Plongée dans l’industrie du cinéma avec Antoine Bagnaninchi, patron de la société de distribution de films Independența Film, qu’il a fondé en 1997 à Bucarest. Personnalité connue du milieu cinématographique, il fait notamment partie du conseil d’administration du Centre national de la cinématographie (CNC). Il est également le représentant de TV5 Monde en Roumanie…
Comment avez-vous fondé Independenţa Film ?

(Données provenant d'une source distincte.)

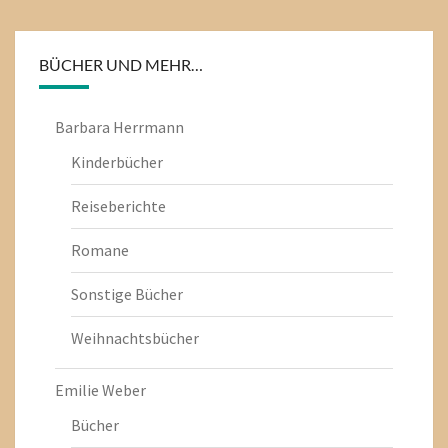
BÜCHER UND MEHR…
Barbara Herrmann
Kinderbücher
Reiseberichte
Romane
Sonstige Bücher
Weihnachtsbücher
Emilie Weber
Bücher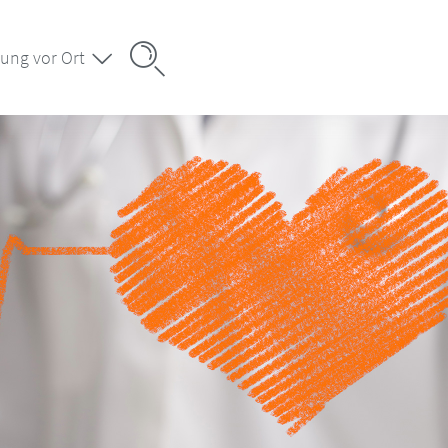
ung vor Ort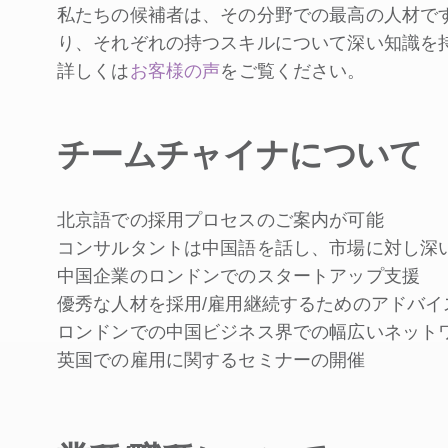
私たちの候補者は、その分野での最高の人材で
り、それぞれの持つスキルについて深い知識を
詳しくは
お客様の声
をご覧ください。
チームチャイナについて
北京語での採用プロセスのご案内が可能
コンサルタントは中国語を話し、市場に対し深
中国企業のロンドンでのスタートアップ支援
優秀な人材を採用/雇用継続するためのアドバイ
ロンドンでの中国ビジネス界での幅広いネット
英国での雇用に関するセミナーの開催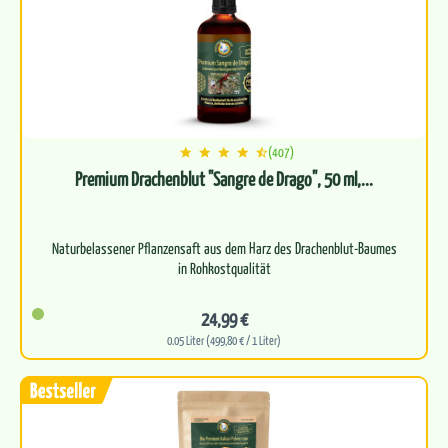
(407)
Premium Drachenblut "Sangre de Drago", 50 ml,...
Naturbelassener Pflanzensaft aus dem Harz des Drachenblut-Baumes
in Rohkostqualität
Besonders hoher Gehalt an OPC (90…
24,99 €
0.05 Liter (499,80 € / 1 Liter)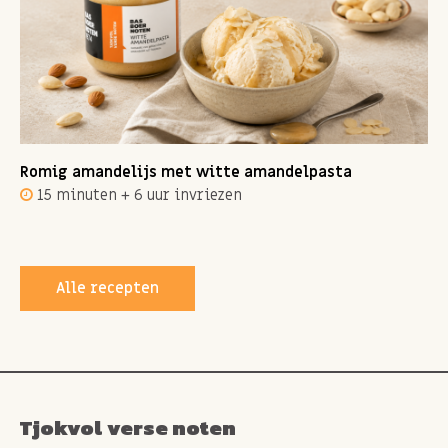
Romig amandelijs met witte amandelpasta
15 minuten + 6 uur invriezen
Alle recepten
Tjokvol verse noten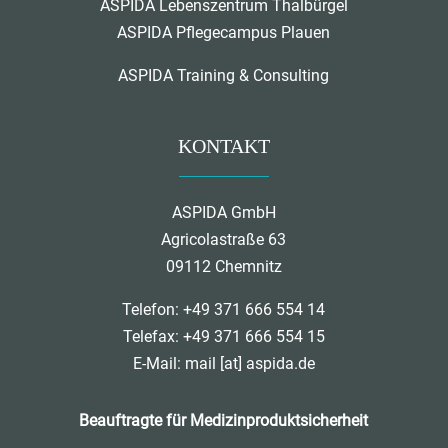
ASPIDA Lebenszentrum Thalbürgel
ASPIDA Pflegecampus Plauen
ASPIDA Training & Consulting
KONTAKT
ASPIDA GmbH
Agricolastraße 63
09112 Chemnitz
Telefon: +49 371 666 554 14
Telefax: +49 371 666 554 15
E-Mail:
mail [at] aspida.de
Beauftragte für Medizinproduktsicherheit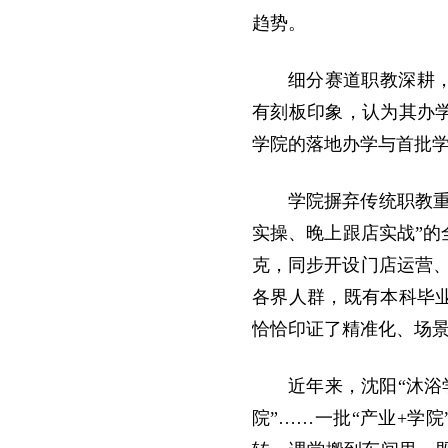
趋势。
细分赛道职教深耕
有刻板印象，认为其办
学院的落地办学与首批
学院摒弃传统职教
实操、晚上跟店实战”
克，同步开设门店运营
各界人群，既有本科毕
恰恰印证了精准化、场
近年来，沈阳“沐浴
院”……一批“产业+学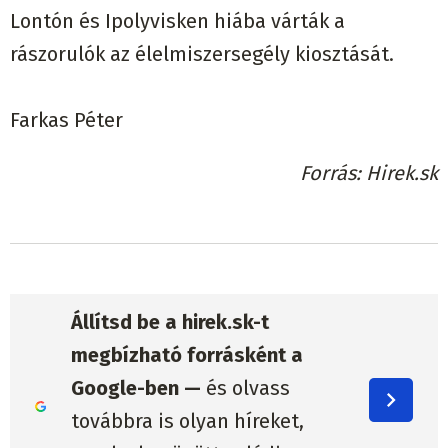
Lontón és Ipolyvisken hiába várták a
rászorulók az élelmiszersegély kiosztását.
Farkas Péter
Forrás
Hirek.sk
Állítsd be a hirek.sk-t
megbízható forrásként a
Google-ben —
és olvass
továbbra is olyan híreket,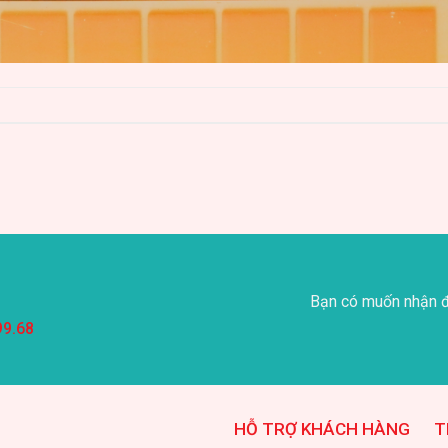
Bạn có muốn nhận đ
99.68
HỖ TRỢ KHÁCH HÀNG
T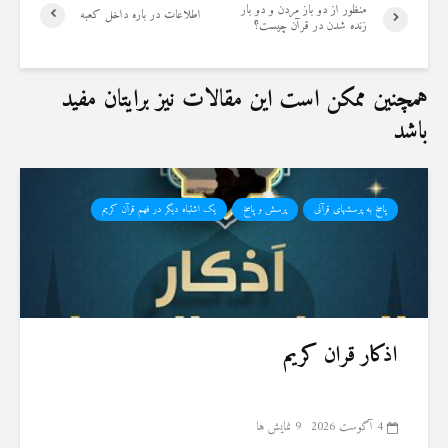
منظور از دو باز مردن و دو بار
اطلاعات در باره داخل کعبه
زنده شدن در قرآن چیست؟
همچنین ممکن است این مقالات نیز برایتان مفید
باشد
پاسخ به پرسشهای قرآنی
پرسش و پاسخ
یک اشتباه دیگر در فهم قرآن کریم
اذکار قران کریم
4 آگوست 2026
9 نمایش ها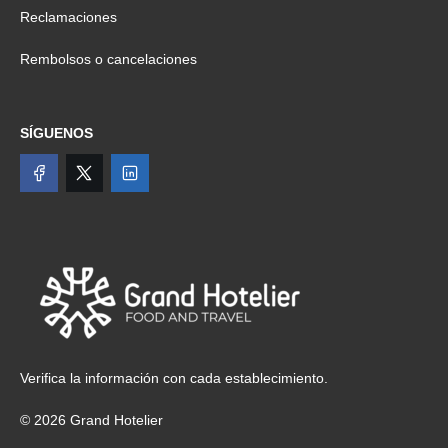
Reclamaciones
Rembolsos o cancelaciones
SÍGUENOS
Verifica la información con cada establecimiento.
© 2026 Grand Hotelier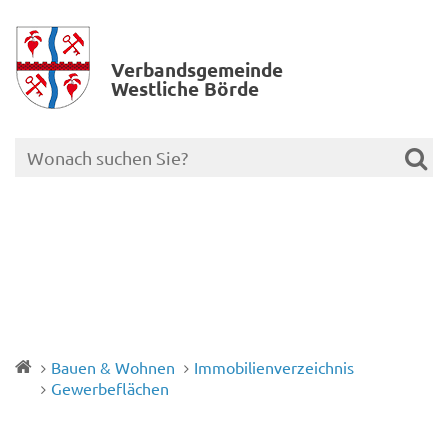
Verbands­gemeinde
Westliche Börde
Bauen & Wohnen
Immobilienverzeichnis
Gewerbeflächen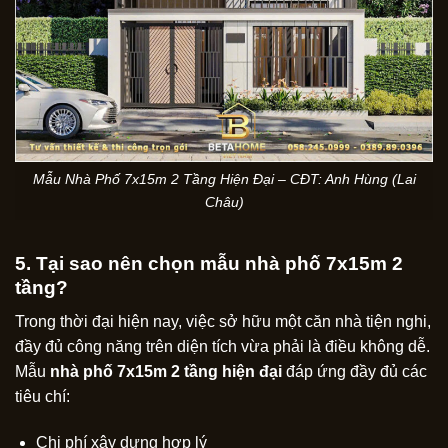
Mẫu Nhà Phố 7x15m 2 Tầng Hiện Đại – CĐT: Anh Hùng (Lai
Châu)
5. Tại sao nên chọn mẫu nhà phố 7x15m 2
tầng?
Trong thời đại hiện nay, việc sở hữu một căn nhà tiện nghi,
đầy đủ công năng trên diện tích vừa phải là điều không dễ.
Mẫu
nhà phố 7x15m 2 tầng hiện đại
đáp ứng đầy đủ các
tiêu chí:
Chi phí xây dựng hợp lý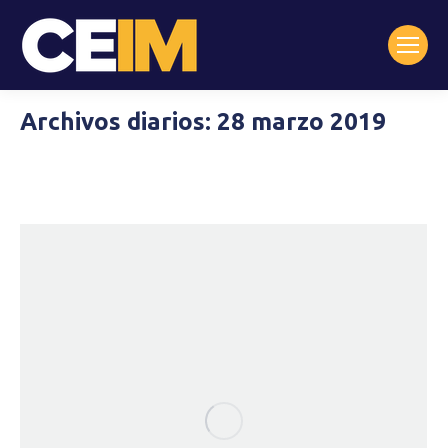
Archivos diarios:
28 marzo 2019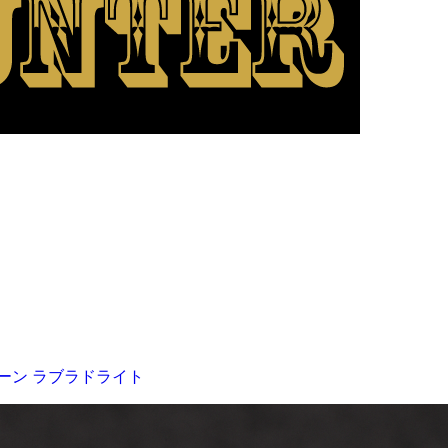
ーン
ラブラドライト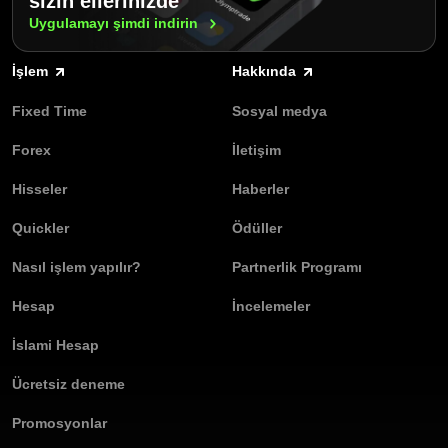
sizin ellerinizde
Uygulamayı şimdi
indirin
İşlem
Hakkında
Fixed Time
Sosyal medya
Forex
İletişim
Hisseler
Haberler
Quickler
Ödüller
Nasıl işlem yapılır?
Partnerlik Programı
Hesap
İncelemeler
İslami Hesap
Ücretsiz deneme
Promosyonlar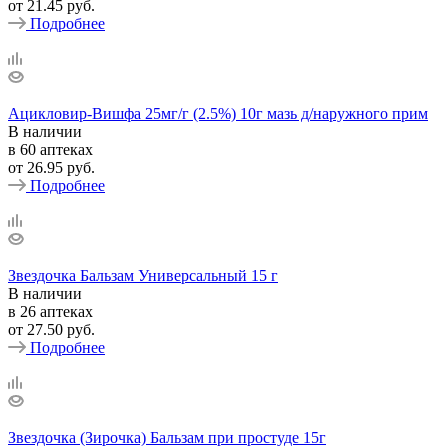
от
21.45 руб.
Подробнее
Ацикловир-Вишфа 25мг/г (2.5%) 10г мазь д/наружного прим
В наличии
в 60 аптеках
от
26.95 руб.
Подробнее
Звездочка Бальзам Универсальный 15 г
В наличии
в 26 аптеках
от
27.50 руб.
Подробнее
Звездочка (Зирочка) Бальзам при простуде 15г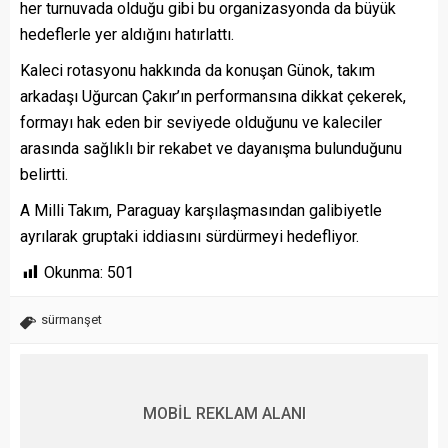
her turnuvada olduğu gibi bu organizasyonda da büyük
hedeflerle yer aldığını hatırlattı.
Kaleci rotasyonu hakkında da konuşan Günok, takım
arkadaşı Uğurcan Çakır’ın performansına dikkat çekerek,
formayı hak eden bir seviyede olduğunu ve kaleciler
arasında sağlıklı bir rekabet ve dayanışma bulunduğunu
belirtti.
A Milli Takım, Paraguay karşılaşmasından galibiyetle
ayrılarak gruptaki iddiasını sürdürmeyi hedefliyor.
Okunma:
501
sürmanşet
MOBİL REKLAM ALANI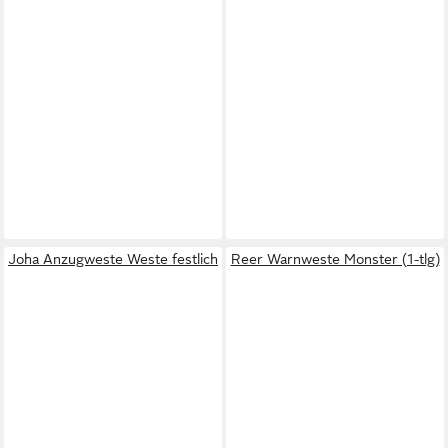
Joha Anzugweste Weste festlich
Reer Warnweste Monster (1-tlg)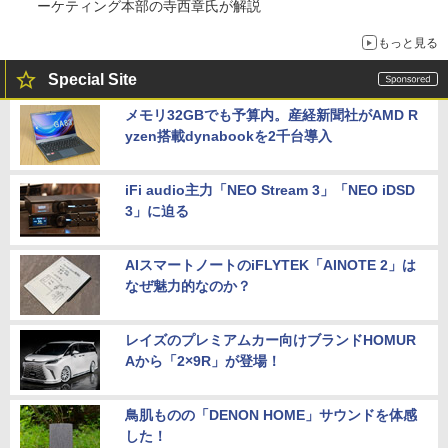
ーケティング本部の寺西章氏が解説
もっと見る
Special Site
メモリ32GBでも予算内。産経新聞社がAMD R
yzen搭載dynabookを2千台導入
iFi audio主力「NEO Stream 3」「NEO iDSD
3」に迫る
AIスマートノートのiFLYTEK「AINOTE 2」は
なぜ魅力的なのか？
レイズのプレミアムカー向けブランドHOMUR
Aから「2×9R」が登場！
鳥肌ものの「DENON HOME」サウンドを体感
した！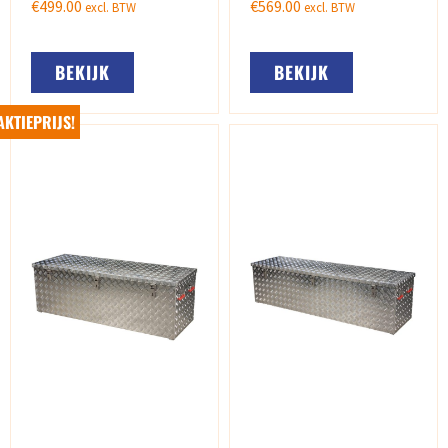
€
499.00
€
569.00
excl. BTW
excl. BTW
BEKIJK
BEKIJK
AKTIEPRIJS!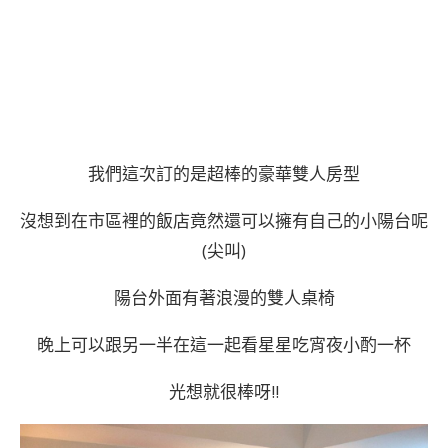
我們這次訂的是超棒的豪華雙人房型
沒想到在市區裡的飯店竟然還可以擁有自己的小陽台呢
(尖叫)
陽台外面有著浪漫的雙人桌椅
晚上可以跟另一半在這一起看星星吃宵夜小酌一杯
光想就很棒呀!!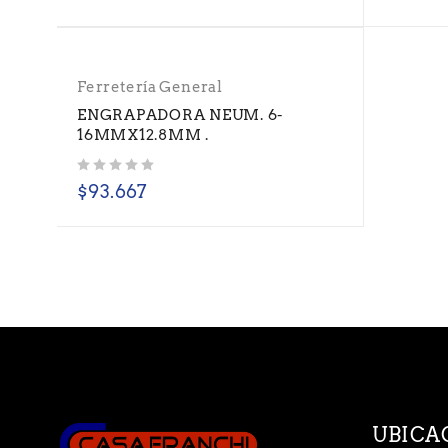
Ferretería General
ENGRAPADORA NEUM. 6-
16MMX12.8MM .
Valorado con
de 5
$
93.667
UBICA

Après un premier voyage à Bucarest à la fin des années 1990, un très bon ami m’a convaincu de faire de même, et sur un coup de tête, je suis arrivé ici en janvier 1997. Certes, j’étais déjà cinéphile, mais je n’avais alors aucune idée de ce qu’était la distribution de films. Je préciserais qu’à la fin des années 1990, il existait déjà des opérateurs privés dans ce secteur en Roumanie, les représentants des principaux studios de production américains étaient là, par exemple. Et il y avait une présence forte de Romania Film, régie autonome publique agissant comme un opérateur privé, qui gérait, à l’époque, toutes les salles de cinéma. Dans ce contexte, l’idée de fonder Independenţa Film reposait sur l’envie de proposer une offre diverse, notamment des films européens. C’est ce que nous continuons de faire aujourd’hui, on achète les droits d’un film pour un territoire donné, en l’occurrence la Roumanie, pour l’exploitation du film dans les salles de cinéma, mais aussi les droits vidéo, VOD (vidéo à la demande, ndlr), et les droits télévision.
Quel a été l’impact de la crise sanitaire sur l’industrie cinématographique européenne ? Et sur les scénarios ?
D’abord, il y a eu beaucoup d’arrêts de production lors du premier confinement, c’est-à-dire dans le courant du premier semestre 2020, certains films ne se sont pas faits. D’autant que la pandémie a démultiplié les coûts de production. Quant aux films eux-mêmes, peu ont pris en compte la crise sanitaire. Un film me vient en tête cependant, celui de Radu Jude, Babardeală cu bucluc sau porno balamuc, qui a remporté l’Ours d’or à Berlin cette année, et où l’on voit la protagoniste porter un masque alors qu’elle déambule dans Bucarest. Ou encore le film japonais Drive my car, prix du scénario à Cannes ; à la fin, on voit aussi des personnages avec un masque. Mais la plupart des films en salle aujourd’hui ont été pensés avant la crise. Sinon, côté finances, en Roumanie il y a eu quelques velléités à un moment donné de la part du ministère de la Culture pour faire quelque chose, mais aucune aide spécifique n’en est ressortie. À la différence de la France qui a bien soutenu le secteur, notamment la production et les cinémas. De fait, chaque situation varie selon les pays. Et au niveau européen, le programme média Creative Europe a ajusté ses soutiens en fonction de la pandémie, mais il n’y a pas eu d’apports supplémentaires.
Vous faites partie du conseil d’administration du Centre national de la cinématographie, la principale institution de financement des films, documentaires et festivals en Roumanie. Comment jugez-vous le manque de pluralité des sources de financement du secteur ?
Le seul pourvoyeur de fonds du cinéma roumain est effectivement le CNC. Très peu de films se font grâce à des apports privés. Or, le CNC n’a pas beaucoup de ressources, il dépend d’une loi de plus de vingt ans n’intégrant pas, par exemple, les plates-formes VOD, qui pourraient être une source de financement. Aujourd’hui, Netflix est très puissant en Roumanie, mais il ne reverse rien au CNC pour l’aide à la production. Par ailleurs, depuis un an et demi, une loi devant permettre que 4% des gains de la loterie nationale reviennent au CNC est bloquée par l’ANAF (l’administration fiscale, ndlr), qui n’a toujours pas élaboré de norme méthodologique afin que cette opération se concrétise. Maintenant, pour revenir à l’autre volet de votre question sur la pluralité des sources de financement, je voudrais préciser que la sélection des films et autres se fait par des commissions indépendantes, renouvelées tous les six mois. Au conseil d’administration, on ne fait que de l’administratif. Le véritable problème reste le manque de fonds, le CNC ne pouvant financer qu’une dizaine de projets par session, ce qui est très peu. Il est souvent critiqué, alors que les véritables responsables sont les gouvernements successifs qui n’ont rien fait pour résoudre la situation.
Propos recueillis par Olivier Jacques.